:: Exercise brief ::
The lines below that include "BALUN" are to be found and copied.

□ □ □

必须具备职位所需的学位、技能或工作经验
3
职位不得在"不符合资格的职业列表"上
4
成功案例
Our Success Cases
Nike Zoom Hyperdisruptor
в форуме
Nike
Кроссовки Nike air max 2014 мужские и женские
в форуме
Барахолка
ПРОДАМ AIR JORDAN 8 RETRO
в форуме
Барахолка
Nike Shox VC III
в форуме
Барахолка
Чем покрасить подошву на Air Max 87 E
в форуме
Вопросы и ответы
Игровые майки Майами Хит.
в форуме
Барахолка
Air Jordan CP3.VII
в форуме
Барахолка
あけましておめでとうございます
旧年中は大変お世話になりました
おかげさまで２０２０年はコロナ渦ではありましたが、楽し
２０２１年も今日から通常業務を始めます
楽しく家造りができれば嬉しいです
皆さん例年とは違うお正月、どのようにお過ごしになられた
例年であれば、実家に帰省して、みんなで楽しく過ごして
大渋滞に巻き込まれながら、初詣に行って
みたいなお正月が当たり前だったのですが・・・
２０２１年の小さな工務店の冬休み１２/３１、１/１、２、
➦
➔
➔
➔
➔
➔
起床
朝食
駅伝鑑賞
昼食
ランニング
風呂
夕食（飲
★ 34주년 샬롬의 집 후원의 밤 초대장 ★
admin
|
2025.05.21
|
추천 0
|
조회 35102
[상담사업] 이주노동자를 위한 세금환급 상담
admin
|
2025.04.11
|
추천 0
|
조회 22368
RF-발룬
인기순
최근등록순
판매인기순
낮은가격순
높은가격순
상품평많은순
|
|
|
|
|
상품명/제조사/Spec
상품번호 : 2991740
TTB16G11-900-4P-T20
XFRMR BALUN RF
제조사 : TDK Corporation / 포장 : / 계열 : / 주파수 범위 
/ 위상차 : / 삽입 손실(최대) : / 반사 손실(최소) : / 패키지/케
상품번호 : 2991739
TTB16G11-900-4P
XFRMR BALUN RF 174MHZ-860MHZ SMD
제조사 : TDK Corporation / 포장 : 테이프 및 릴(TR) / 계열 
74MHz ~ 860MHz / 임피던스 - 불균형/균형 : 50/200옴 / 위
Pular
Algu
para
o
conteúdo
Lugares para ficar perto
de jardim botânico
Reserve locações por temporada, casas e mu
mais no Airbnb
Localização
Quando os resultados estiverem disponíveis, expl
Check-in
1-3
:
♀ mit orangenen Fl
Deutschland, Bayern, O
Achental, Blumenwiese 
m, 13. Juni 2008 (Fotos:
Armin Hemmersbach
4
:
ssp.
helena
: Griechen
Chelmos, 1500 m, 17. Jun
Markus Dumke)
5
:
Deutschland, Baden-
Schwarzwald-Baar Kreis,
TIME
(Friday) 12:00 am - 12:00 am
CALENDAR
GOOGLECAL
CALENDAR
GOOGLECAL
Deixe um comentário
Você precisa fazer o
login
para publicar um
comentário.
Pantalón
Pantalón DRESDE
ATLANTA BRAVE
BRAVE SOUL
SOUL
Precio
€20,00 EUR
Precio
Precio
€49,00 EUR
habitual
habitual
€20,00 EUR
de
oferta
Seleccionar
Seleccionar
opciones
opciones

□ □ □

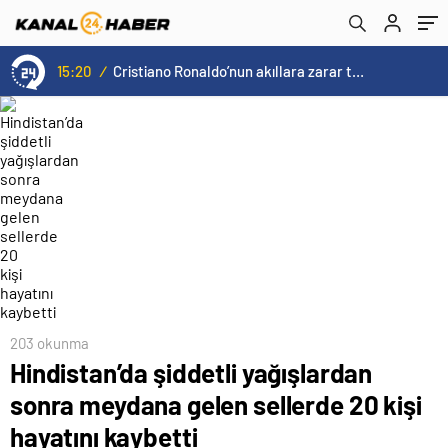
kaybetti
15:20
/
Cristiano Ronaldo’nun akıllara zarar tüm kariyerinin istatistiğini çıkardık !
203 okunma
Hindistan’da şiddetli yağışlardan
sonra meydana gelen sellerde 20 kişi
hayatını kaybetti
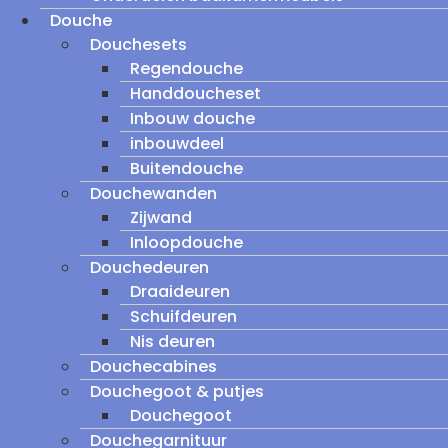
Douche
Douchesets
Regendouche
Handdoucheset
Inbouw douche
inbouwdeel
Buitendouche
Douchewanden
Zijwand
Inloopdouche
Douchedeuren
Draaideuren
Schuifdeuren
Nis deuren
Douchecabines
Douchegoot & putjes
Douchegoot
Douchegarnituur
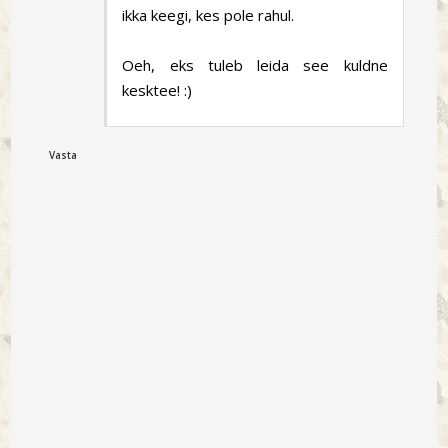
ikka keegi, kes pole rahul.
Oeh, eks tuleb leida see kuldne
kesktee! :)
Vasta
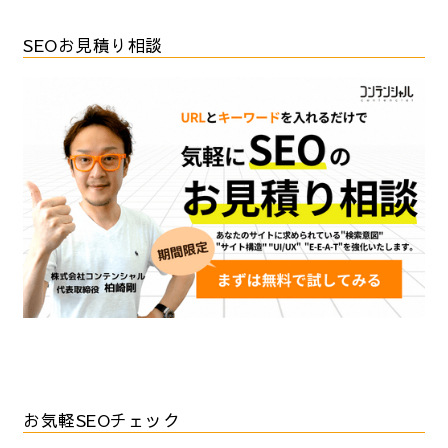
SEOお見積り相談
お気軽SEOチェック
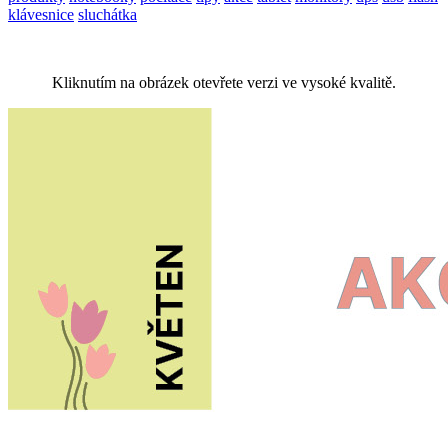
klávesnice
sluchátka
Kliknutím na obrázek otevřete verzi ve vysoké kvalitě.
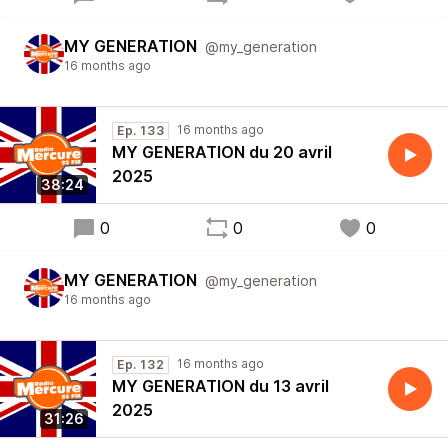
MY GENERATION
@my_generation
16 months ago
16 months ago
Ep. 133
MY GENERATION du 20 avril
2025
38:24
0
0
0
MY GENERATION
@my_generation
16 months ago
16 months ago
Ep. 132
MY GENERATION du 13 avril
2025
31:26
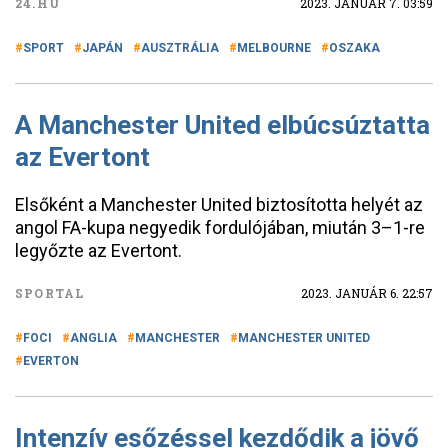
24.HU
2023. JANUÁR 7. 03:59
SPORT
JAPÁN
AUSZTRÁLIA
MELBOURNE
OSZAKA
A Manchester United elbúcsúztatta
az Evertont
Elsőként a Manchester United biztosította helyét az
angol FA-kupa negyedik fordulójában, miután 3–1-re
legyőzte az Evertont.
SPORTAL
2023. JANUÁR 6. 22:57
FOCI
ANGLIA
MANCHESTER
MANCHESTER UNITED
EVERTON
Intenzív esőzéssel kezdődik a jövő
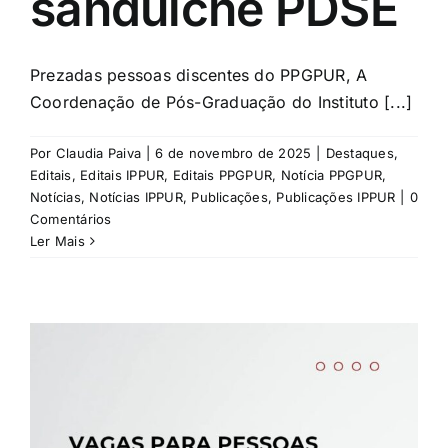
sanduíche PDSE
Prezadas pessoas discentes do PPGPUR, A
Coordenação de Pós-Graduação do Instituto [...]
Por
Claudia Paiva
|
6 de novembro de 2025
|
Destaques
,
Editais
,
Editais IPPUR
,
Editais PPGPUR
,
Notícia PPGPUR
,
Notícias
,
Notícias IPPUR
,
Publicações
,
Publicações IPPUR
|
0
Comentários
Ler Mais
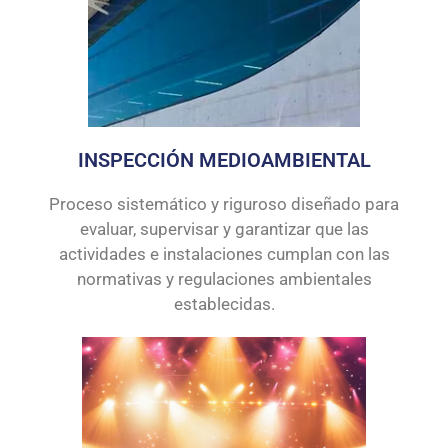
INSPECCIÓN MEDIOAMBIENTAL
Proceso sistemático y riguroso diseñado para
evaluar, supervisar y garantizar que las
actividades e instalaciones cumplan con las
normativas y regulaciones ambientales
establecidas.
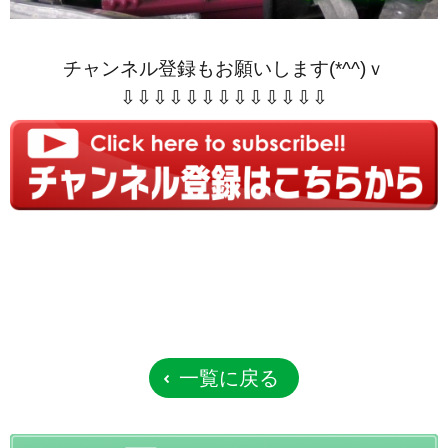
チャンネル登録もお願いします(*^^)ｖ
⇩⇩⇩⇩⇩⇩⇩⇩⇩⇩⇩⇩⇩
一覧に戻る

□ □ □

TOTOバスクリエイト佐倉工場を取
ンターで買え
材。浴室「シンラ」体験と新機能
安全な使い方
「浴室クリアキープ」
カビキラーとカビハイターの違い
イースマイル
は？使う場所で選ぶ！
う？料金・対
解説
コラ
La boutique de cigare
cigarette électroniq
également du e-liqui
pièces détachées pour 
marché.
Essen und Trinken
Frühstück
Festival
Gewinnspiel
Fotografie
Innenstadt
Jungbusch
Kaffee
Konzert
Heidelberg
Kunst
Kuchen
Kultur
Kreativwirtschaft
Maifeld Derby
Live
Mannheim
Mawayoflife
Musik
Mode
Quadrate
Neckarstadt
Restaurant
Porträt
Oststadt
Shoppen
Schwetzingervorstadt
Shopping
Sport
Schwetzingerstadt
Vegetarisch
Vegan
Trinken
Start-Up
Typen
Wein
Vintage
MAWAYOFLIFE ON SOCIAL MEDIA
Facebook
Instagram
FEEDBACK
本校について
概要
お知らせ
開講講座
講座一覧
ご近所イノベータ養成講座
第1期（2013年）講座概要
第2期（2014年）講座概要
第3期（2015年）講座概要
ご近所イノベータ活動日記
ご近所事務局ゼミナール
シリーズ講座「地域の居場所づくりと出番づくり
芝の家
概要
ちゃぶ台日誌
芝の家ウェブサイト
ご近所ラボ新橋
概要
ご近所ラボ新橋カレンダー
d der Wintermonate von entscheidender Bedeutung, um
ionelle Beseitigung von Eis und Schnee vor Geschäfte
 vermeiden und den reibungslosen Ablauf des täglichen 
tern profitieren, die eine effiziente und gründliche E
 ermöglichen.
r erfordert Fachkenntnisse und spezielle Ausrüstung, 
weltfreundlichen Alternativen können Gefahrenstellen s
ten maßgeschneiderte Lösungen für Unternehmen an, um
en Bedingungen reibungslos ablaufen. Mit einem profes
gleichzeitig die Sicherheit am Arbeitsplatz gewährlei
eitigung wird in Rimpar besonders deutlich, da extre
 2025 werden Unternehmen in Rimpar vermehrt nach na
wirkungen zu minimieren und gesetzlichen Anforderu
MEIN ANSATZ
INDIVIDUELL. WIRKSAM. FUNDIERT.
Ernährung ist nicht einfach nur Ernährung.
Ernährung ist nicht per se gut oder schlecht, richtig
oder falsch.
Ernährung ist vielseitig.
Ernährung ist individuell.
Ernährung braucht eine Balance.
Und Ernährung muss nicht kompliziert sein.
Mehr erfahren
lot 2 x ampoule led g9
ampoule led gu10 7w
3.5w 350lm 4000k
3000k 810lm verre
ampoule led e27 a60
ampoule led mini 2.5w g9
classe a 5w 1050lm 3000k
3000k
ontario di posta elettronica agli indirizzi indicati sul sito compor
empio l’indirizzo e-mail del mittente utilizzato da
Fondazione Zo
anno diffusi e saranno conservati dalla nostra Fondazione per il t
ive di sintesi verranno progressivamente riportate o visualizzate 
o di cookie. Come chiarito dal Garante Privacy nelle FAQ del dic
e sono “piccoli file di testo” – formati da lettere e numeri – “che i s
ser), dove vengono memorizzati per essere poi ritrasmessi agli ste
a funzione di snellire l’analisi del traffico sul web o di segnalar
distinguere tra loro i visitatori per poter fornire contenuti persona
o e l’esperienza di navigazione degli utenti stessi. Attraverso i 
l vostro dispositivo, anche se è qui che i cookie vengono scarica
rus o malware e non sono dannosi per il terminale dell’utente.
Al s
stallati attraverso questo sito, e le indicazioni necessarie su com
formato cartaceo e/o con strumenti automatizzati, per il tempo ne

□ □ □

:: Written response ::
XFRMR BALUN RF
XFRMR BALUN RF 174MHZ-860MHZ SMD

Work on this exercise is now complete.